* _Records provided_
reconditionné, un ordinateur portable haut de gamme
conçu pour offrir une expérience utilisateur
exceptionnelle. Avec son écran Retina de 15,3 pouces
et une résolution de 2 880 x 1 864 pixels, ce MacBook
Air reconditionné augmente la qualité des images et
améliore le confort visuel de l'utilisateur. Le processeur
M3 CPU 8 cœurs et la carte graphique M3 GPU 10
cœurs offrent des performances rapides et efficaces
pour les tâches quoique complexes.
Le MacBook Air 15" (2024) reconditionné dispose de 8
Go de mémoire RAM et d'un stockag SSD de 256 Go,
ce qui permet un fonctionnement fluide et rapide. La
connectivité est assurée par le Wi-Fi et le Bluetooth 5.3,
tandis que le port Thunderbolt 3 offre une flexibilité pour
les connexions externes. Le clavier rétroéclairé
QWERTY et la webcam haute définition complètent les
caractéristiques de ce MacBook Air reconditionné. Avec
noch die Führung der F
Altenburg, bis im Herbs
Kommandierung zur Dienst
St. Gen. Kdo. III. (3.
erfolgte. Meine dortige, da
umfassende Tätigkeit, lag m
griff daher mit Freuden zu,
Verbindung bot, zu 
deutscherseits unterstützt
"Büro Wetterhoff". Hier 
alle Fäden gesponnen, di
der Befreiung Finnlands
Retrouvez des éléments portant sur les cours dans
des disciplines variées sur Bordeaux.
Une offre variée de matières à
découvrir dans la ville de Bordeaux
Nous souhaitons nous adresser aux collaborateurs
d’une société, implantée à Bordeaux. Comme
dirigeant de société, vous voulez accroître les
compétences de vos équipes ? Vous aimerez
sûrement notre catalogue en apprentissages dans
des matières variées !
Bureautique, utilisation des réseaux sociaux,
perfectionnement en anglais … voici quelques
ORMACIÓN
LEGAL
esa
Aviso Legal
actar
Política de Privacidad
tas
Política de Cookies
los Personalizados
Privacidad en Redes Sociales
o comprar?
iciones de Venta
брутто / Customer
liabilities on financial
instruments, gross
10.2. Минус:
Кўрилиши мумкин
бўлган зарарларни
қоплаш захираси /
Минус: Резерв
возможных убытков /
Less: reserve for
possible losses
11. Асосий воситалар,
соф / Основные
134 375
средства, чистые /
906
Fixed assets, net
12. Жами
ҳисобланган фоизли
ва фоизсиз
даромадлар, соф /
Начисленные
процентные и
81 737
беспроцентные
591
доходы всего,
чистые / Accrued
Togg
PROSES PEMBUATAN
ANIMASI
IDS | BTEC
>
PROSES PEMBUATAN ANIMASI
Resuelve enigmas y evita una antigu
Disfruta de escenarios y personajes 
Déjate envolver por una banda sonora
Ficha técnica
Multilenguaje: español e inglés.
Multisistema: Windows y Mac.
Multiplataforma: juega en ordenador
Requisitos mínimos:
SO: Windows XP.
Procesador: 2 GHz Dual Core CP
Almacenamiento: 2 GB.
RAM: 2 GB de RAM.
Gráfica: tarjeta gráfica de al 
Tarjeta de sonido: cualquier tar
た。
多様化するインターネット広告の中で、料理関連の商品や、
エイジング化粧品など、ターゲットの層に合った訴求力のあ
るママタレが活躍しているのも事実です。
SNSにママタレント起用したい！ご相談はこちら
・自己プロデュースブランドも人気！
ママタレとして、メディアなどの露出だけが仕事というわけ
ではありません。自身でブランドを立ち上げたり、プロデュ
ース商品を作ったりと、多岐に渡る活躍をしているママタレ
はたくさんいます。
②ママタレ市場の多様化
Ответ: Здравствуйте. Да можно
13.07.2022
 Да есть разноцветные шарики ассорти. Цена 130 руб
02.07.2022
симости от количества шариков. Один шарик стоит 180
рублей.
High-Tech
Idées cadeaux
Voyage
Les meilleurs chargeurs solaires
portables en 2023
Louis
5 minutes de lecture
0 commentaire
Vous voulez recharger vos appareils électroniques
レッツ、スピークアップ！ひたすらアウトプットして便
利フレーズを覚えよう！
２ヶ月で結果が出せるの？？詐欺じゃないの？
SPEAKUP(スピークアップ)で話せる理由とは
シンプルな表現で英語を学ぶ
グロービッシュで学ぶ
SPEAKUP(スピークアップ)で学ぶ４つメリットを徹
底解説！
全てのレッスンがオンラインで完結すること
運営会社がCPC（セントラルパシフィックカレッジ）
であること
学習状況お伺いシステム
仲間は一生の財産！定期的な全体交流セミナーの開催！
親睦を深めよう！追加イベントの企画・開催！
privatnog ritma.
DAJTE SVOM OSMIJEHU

* _What is expected_
Please return every line from the material above where the string "SPEAKUP" occurs.

* _Completed exercise_
SPEAKUP(スピークアップ)で話せる理由とは
SPEAKUP(スピークアップ)で学ぶ４つメリットを徹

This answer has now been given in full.